YOUR TASK — Copy out the lines below that hold the word "been".

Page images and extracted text
[Start of section]

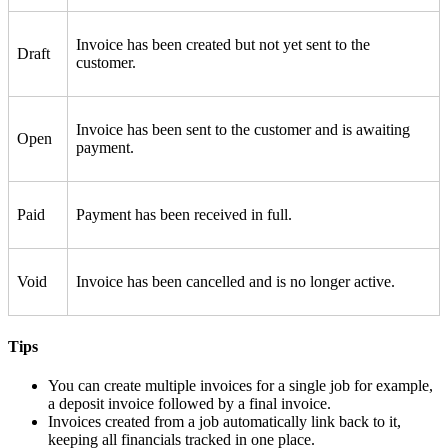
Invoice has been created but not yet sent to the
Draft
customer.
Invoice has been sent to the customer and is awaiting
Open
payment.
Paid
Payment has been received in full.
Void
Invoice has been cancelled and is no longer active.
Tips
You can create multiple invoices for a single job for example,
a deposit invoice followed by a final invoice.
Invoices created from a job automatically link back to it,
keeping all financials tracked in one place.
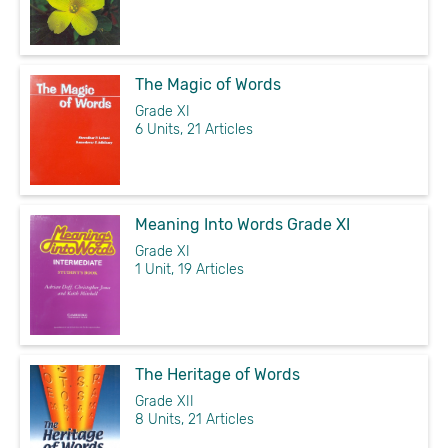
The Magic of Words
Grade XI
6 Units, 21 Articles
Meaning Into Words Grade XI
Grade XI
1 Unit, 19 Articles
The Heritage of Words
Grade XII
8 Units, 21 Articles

[End of section]

SOLVED PROBLEM —
Invoice has been created but not yet sent to the
Invoice has been sent to the customer and is awaiting
Payment has been received in full.
Invoice has been cancelled and is no longer active.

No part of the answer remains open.